Materials provided START

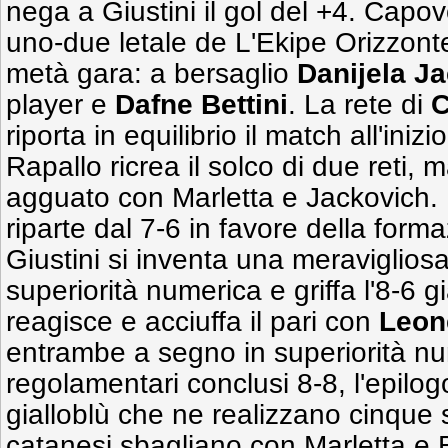
nega a Giustini il gol del +4. Capov
uno-due letale de L'Ekipe Orizzonte 
metà gara: a bersaglio
Danijela
Ja
player e
Dafne Bettini
. La rete di
C
riporta in equilibrio il match all'iniz
Rapallo ricrea il solco di due reti, 
agguato con Marletta e Jackovich. N
riparte dal 7-6 in favore della form
Giustini si inventa una meraviglios
superiorità numerica e griffa l'8-6 g
reagisce e acciuffa il pari con
Leon
entrambe a segno in superiorità nu
regolamentari conclusi 8-8, l'epilogo
gialloblù che ne realizzano cinque 
catanesi sbagliano con Marletta e Be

Materials provided END

Task brief →
Show, from the records above, every line that includes "Giustini".

Task solution →
nega a Giustini il gol del +4. Capov
Giustini si inventa una meraviglios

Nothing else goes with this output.